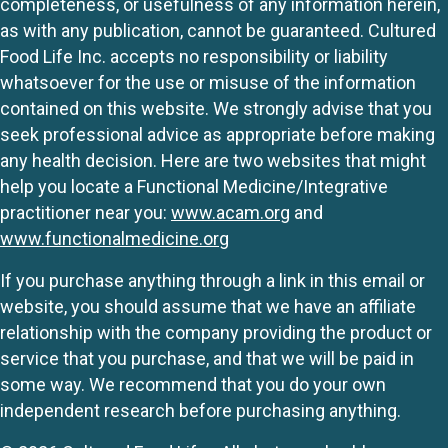
completeness, or usefulness of any information herein,
as with any publication, cannot be guaranteed. Cultured
Food Life Inc. accepts no responsibility or liability
whatsoever for the use or misuse of the information
contained on this website. We strongly advise that you
seek professional advice as appropriate before making
any health decision. Here are two websites that might
help you locate a Functional Medicine/Integrative
practitioner near you:
www.acam.org
and
www.functionalmedicine.org
If you purchase anything through a link in this email or
website, you should assume that we have an affiliate
relationship with the company providing the product or
service that you purchase, and that we will be paid in
some way. We recommend that you do your own
independent research before purchasing anything.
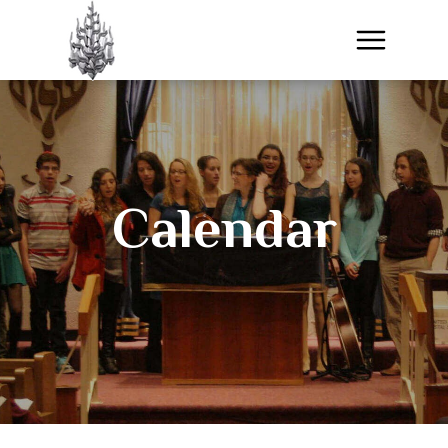
Calendar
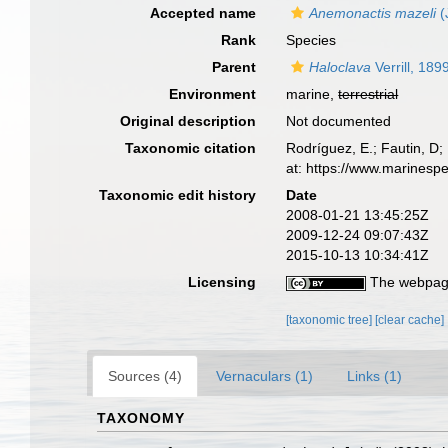
Accepted name
Anemonactis mazeli
(
Rank
Species
Parent
Haloclava
Verrill, 189
Environment
marine,
terrestrial
Original description
Not documented
Taxonomic citation
Rodríguez, E.; Fautin, D; 
at: https://www.marinesp
Taxonomic edit history
Date
2008-01-21 13:45:25Z
2009-12-24 09:07:43Z
2015-10-13 10:34:41Z
Licensing
The webpage
[taxonomic tree]
[clear cache]
Sources (4)
Vernaculars (1)
Links (1)
TAXONOMY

#### Problem details:
Exclude the pictures, then retype every record exactly.

#### Problem solution:
completeness, or usefulness of any information herein,
as with any publication, cannot be guaranteed. Cultured
Food Life Inc. accepts no responsibility or liability
whatsoever for the use or misuse of the information
contained on this website. We strongly advise that you
seek professional advice as appropriate before making
any health decision. Here are two websites that might
help you locate a Functional Medicine/Integrative
practitioner near you:
www.acam.org
and
www.functionalmedicine.org
If you purchase anything through a link in this email or
website, you should assume that we have an affiliate
relationship with the company providing the product or
service that you purchase, and that we will be paid in
some way. We recommend that you do your own
independent research before purchasing anything.
Calendar
Accepted name
Anemonactis mazeli
(
Rank
Species
Parent
Haloclava
Verrill, 189
Environment
marine,
terrestrial
Original description
Not documented
Taxonomic citation
Rodríguez, E.; Fautin, D; 
at: https://www.marinesp
Taxonomic edit history
Date
2008-01-21 13:45:25Z
2009-12-24 09:07:43Z
2015-10-13 10:34:41Z
Licensing
The webpage
[taxonomic tree]
[clear cache]
Sources (4)
Vernaculars (1)
Links (1)
TAXONOMY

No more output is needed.